Going to a college or university is one of the biggest decisions you will make in your lifetime. It may determine many things that happen in the span of your life including what kind of job you will get, how good your job salary might be and also how much debt may come along with you college decision. Choosing a college based on the amount of student loan debt you will have may not seem like a big decision, but it is. Student loan debt seems to be constantly on the rise and it is very important to plan before choosing your college whether or not you think the debt will be worth the diploma. The cost of colleges has increased with inflation so make sure that you are getting proper information on the cost of classes and semesters.
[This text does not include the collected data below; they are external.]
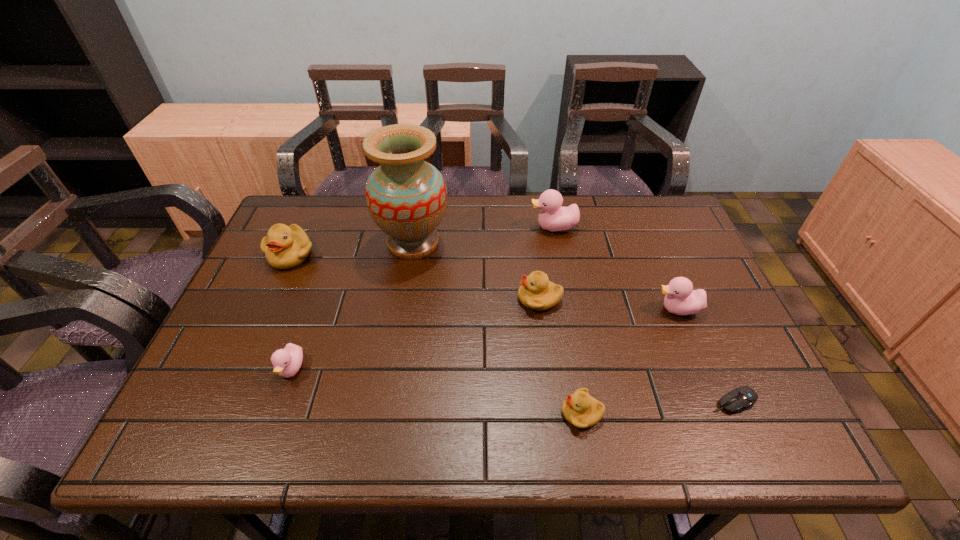 In the image, there is a desktop. At what (x,y) coordinates should I click in order to perform the action: click on vacant space at the left edge. Please return your answer as a coordinate pair (x, y). Looking at the image, I should click on (297, 303).

Locate an element on the screen. This screenshot has width=960, height=540. free location at the right edge is located at coordinates (714, 356).

This screenshot has height=540, width=960. In order to click on vacant area at the far left corner of the desktop in this screenshot , I will do `click(300, 213)`.

Where is `vacant position at the near left corner of the desktop`? The width and height of the screenshot is (960, 540). vacant position at the near left corner of the desktop is located at coordinates click(196, 436).

This screenshot has width=960, height=540. I want to click on free space between the nearest duckling and the second smallest yellow duckling, so click(x=561, y=356).

The image size is (960, 540). Identify the location of free area in between the computer mouse and the smallest pink duckling. tap(514, 386).

I want to click on vacant space that is in between the leftmost yellow duckling and the sixth object from right to left, so click(x=352, y=249).

Image resolution: width=960 pixels, height=540 pixels. What are the coordinates of `vacant space in between the tallest object and the nearest duckling` in the screenshot? It's located at (497, 328).

This screenshot has width=960, height=540. What are the coordinates of `free spot between the second farthest yellow duckling and the tallest object` in the screenshot? It's located at pyautogui.click(x=476, y=271).

The height and width of the screenshot is (540, 960). I want to click on free point between the computer mouse and the farthest yellow duckling, so click(x=513, y=328). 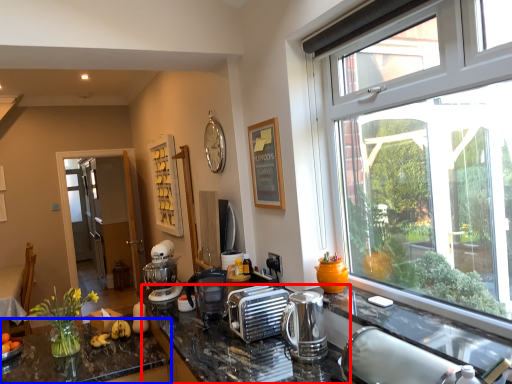 Question: Which object is closer to the camera taking this photo, counter top (highlighted by a red box) or countertop (highlighted by a blue box)?

Choices:
 (A) counter top
 (B) countertop

Answer: (A) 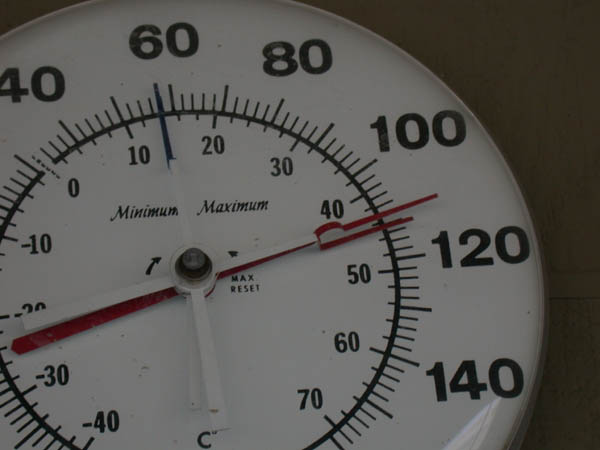 I want to click on color of clock, so click(x=472, y=168). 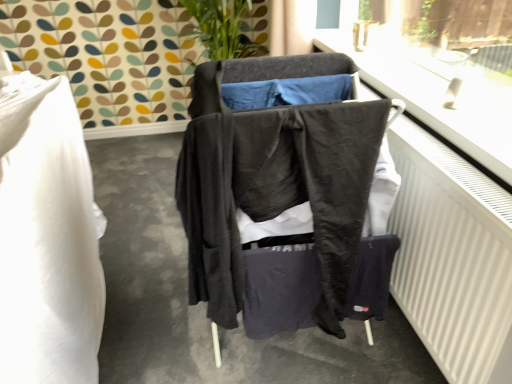 Question: Considering the positions of matte black clothing at center and white plastic window frame at upper right in the image, is matte black clothing at center bigger or smaller than white plastic window frame at upper right?

Choices:
 (A) big
 (B) small

Answer: (A)

Question: Is matte black clothing at center inside or outside of white plastic window frame at upper right?

Choices:
 (A) outside
 (B) inside

Answer: (A)

Question: Estimate the real-world distances between objects in this image. Which object is closer to the white matte radiator at right?

Choices:
 (A) white plastic window frame at upper right
 (B) matte black clothing at center
 (C) white fluffy pillow at left
 (D) dark gray fabric jacket at center

Answer: (A)

Question: Which of these objects is positioned closest to the dark gray fabric jacket at center?

Choices:
 (A) white fluffy pillow at left
 (B) matte black clothing at center
 (C) white matte radiator at right
 (D) white plastic window frame at upper right

Answer: (C) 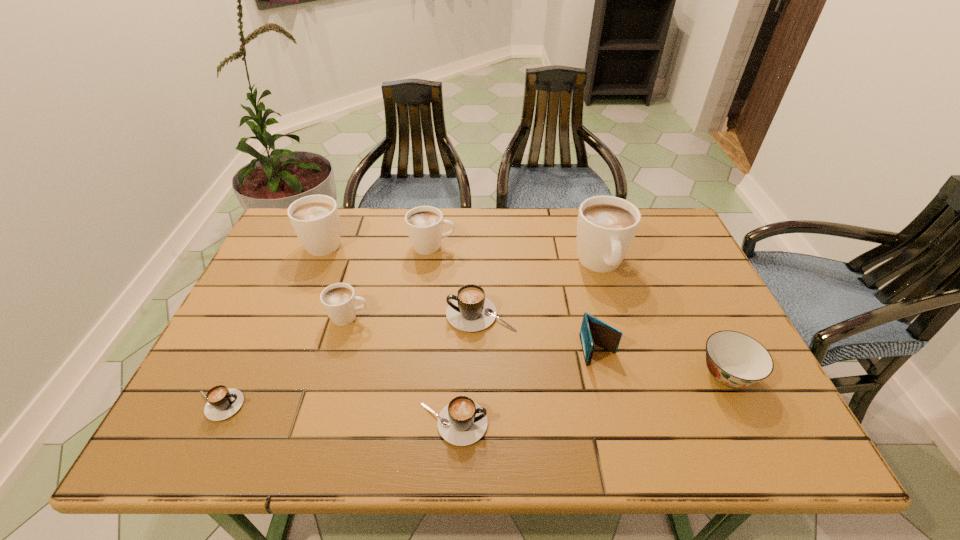 This screenshot has height=540, width=960. What are the coordinates of `the rightmost object` in the screenshot? It's located at (735, 359).

This screenshot has height=540, width=960. In order to click on the second shortest cappuccino in this screenshot , I will do `click(462, 422)`.

You are a GUI agent. You are given a task and a screenshot of the screen. Output one action in this format:
    pyautogui.click(x=<x>, y=<y>)
    Task: Click on the second smallest black cappuccino
    The image size is (960, 540).
    Given the screenshot: What is the action you would take?
    pyautogui.click(x=462, y=422)

Identify the location of the smallest black cappuccino. (222, 403).

At what (x,y) coordinates should I click in order to perform the action: click on the shortest cappuccino. Please return your answer as a coordinate pair (x, y). The height and width of the screenshot is (540, 960). Looking at the image, I should click on (222, 403).

Locate an element on the screen. The height and width of the screenshot is (540, 960). free location located 0.130m with the handle on the side of the tallest cappuccino is located at coordinates (619, 326).

This screenshot has height=540, width=960. Find the location of `free region located with the handle on the side of the third smallest white cappuccino`. free region located with the handle on the side of the third smallest white cappuccino is located at coordinates (337, 212).

Locate an element on the screen. vacant region located with the handle on the side of the third white cappuccino from left to right is located at coordinates (512, 246).

This screenshot has width=960, height=540. What are the coordinates of `free space located 0.150m with the handle on the side of the smallest white cappuccino` in the screenshot? It's located at (428, 317).

Where is `vacant position located 0.200m on the exterior surface of the blue wallet`? vacant position located 0.200m on the exterior surface of the blue wallet is located at coordinates (623, 450). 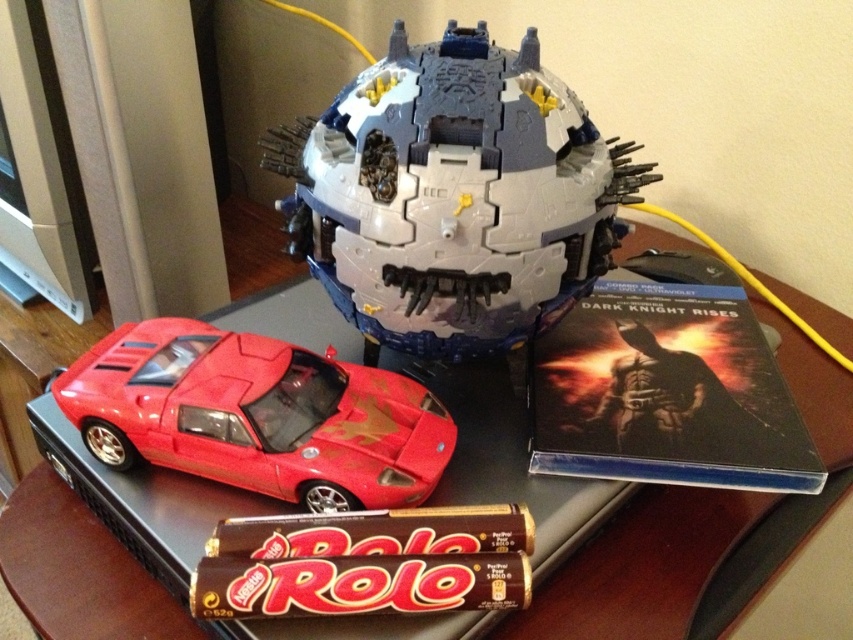 You are trying to place a small sticker on the plastic gray and blue robot head at center. Since the shiny black table at center is underneath it, can you access the bottom part of the robot head easily?

The plastic gray and blue robot head at center is located above the shiny black table at center, so you can access the bottom part of the robot head easily because it is not resting directly on the table.

In the scene shown: You are standing 24 inches away from the wooden table. You want to place the plastic gray and blue robot head at center on the table so that it is exactly 18 inches away from you. Is this possible?

The plastic gray and blue robot head at center is currently 20.06 inches away from the viewer. To achieve an 18 inch distance, you would need to move it closer by approximately 2.06 inches.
The current interest rate for subsidized and unsubsidized loans that were granted between July 1998 and June 2006 currently in repayment is 2.48% and 1.88% during in school, grace period or deferment. If the loan was granted after July 2006 it is a fixed 6.80%. However the rates are currently on a decline with rates expected to be as low as 3.40% in 2011-2012 only to jump back up to 6.8% the next year. With interest rates this high it is very likely the debt will accrue very easily. There are several ways to try to decrease your student loan amount before you even start. Most high schools offer several opportunities to receive scholarships and grants to help you with funding for your college education. If you qualify for them they can prove very helpful to you down the road.
Student loan relief is available to many if you can qualify for any of the criteria. The federal government will cancel part or even all of your student loan depending on the amount covered or you participation in the specific area. Some ways to qualify for student loan relief are: military service, certain volunteer work such as the peace corps or Americorps among others, if you teach or preform medical duties in some areas you could qualify, and a few other criteria could qualify you.
There are many questions as to whether or not it is a smart idea to consolidate your student loans or if it will hurt you in the end more. When you consolidate your loan you are basically taking a few small loans and making them into one big loan. The company that you consolidate with will normally offer you a smaller interest rate than you were originally paying but not always, and also you will only have one payment on the loan since it is all wrapped into one now. So it will lower the minimum amount of money that is due each month on your loan. If you loan amounts are really small or really large consolidation might not be in your favor in the long run only because consolidation can stretch your debt out for a longer period of time. Also if you have been paying on your debt for a long period of time already consolidation could be a waste of time and effort.